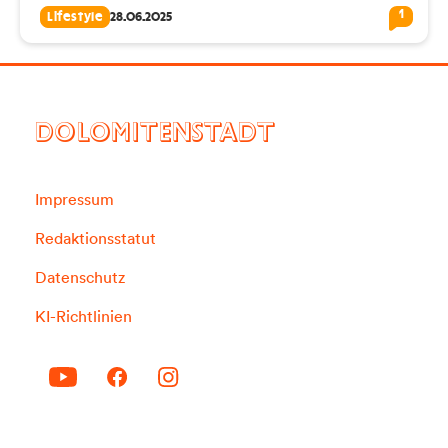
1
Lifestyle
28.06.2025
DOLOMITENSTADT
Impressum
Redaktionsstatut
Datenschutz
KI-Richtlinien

####################

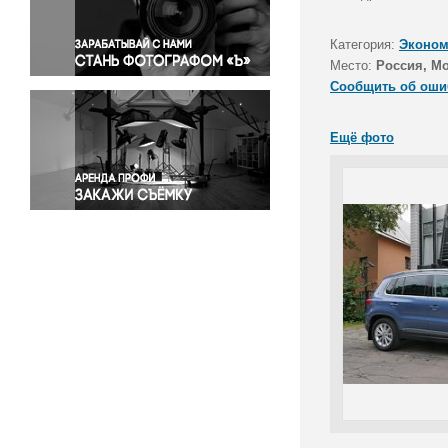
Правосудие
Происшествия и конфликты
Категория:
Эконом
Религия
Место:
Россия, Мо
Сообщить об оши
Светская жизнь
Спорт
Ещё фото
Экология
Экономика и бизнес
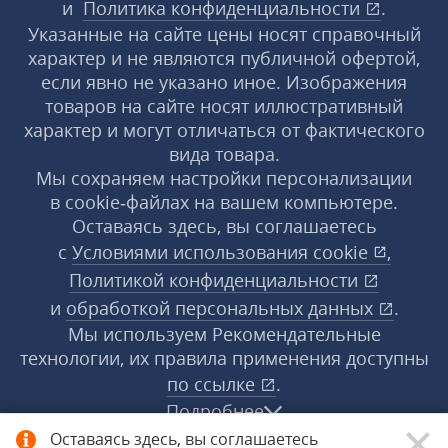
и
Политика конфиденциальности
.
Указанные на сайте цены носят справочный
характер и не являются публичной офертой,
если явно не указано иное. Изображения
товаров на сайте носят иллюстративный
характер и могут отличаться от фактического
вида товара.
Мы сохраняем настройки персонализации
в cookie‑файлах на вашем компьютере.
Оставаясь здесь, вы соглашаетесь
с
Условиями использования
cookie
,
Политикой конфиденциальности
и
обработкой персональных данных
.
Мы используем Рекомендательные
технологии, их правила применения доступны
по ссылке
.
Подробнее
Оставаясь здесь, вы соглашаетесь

####################

Task item:
Among the records, find every line holding the word "сайте" and copy it.

Exercise output:
Указанные на сайте цены носят справочный
товаров на сайте носят иллюстративный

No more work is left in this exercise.